Having been away for awhile and again recently returned, I can see that the Admin here tries to do a good job at obtaining this, though I thionk Mods editing people's posts that are not blatently TOS violations is a bit over-the top.


----------



## elf_queen (Nov 21, 2003)

I really don't like it when people post links to other threads. I'm not one of those people who've read all of Tolkien's works. I've only read The Hobbit, LOTR, and the Sil but I forgot most of it. So whenever I see a simple question that I know, I'm like "Ooh goody something I can actually answer!" Then when I get there I find out that someone has posted a link to another thread like that and I'm disappointed because I don't get to answer.


----------



## Lantarion (Nov 22, 2003)

I agree with Celebthôl (though he hasn't posted here yet ) that new discussion of old topics is _always_ to be encouraged.
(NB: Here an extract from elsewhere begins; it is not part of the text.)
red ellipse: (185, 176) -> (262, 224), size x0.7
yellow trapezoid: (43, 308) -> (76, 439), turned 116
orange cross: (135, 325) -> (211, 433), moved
Peples' opinions and attitudes change over time, and often a person might be very surprised at an answer they gave two years ago to a seemingly simple question..
But that is not to say that links should not be given in threads; they often shed new light on the matter for people who haven't seen it.


----------



## Hikaru (Nov 23, 2003)

I am new here and still feeling my way around the boards before getting involved in the discussions. I agree with those who don't like being directed to an old thread. I think that tends to cut off discussion . However, being in more than 50 online groups I also think it's important to become somewhat familiar with the topics that have been discussed and the general atmosphere of the
group before posting. Look before you leap, as it were.

Thanks for listening. Cheers!

Hikaru


----------